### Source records
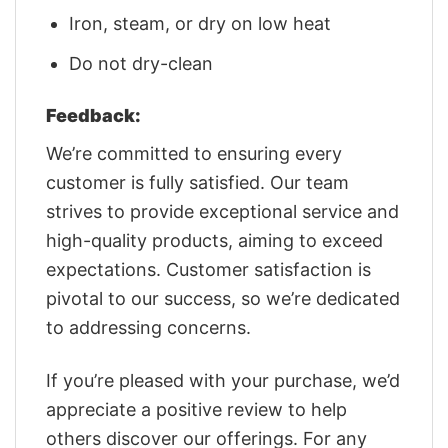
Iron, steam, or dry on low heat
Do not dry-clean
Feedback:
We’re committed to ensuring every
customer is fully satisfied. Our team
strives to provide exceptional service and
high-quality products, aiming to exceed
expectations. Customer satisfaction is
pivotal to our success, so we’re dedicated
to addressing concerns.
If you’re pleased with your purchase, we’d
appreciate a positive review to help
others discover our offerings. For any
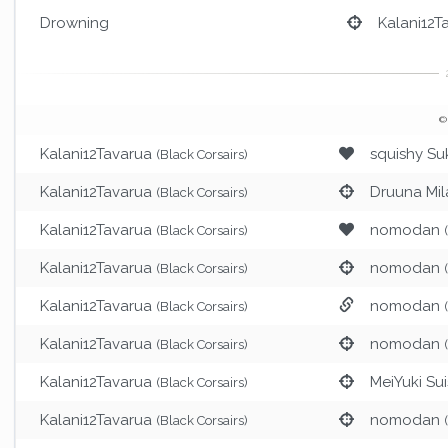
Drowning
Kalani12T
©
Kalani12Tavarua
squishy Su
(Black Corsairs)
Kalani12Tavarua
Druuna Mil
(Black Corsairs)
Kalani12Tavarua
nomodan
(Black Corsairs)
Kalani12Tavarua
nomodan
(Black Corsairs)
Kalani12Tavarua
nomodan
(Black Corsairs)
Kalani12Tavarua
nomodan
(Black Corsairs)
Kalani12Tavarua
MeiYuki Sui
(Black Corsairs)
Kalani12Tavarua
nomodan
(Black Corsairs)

### EXERCISE AIM
Exactly as written, restate the lines above from the opening line through the one holding "MeiYuki Sui", omitting the pictures.

### ANSWER BOX
Iron, steam, or dry on low heat
Do not dry-clean
Feedback:
We’re committed to ensuring every
customer is fully satisfied. Our team
strives to provide exceptional service and
high-quality products, aiming to exceed
expectations. Customer satisfaction is
pivotal to our success, so we’re dedicated
to addressing concerns.
If you’re pleased with your purchase, we’d
appreciate a positive review to help
others discover our offerings. For any
Drowning
Kalani12T
©
Kalani12Tavarua
squishy Su
(Black Corsairs)
Kalani12Tavarua
Druuna Mil
(Black Corsairs)
Kalani12Tavarua
nomodan
(Black Corsairs)
Kalani12Tavarua
nomodan
(Black Corsairs)
Kalani12Tavarua
nomodan
(Black Corsairs)
Kalani12Tavarua
nomodan
(Black Corsairs)
Kalani12Tavarua
MeiYuki Sui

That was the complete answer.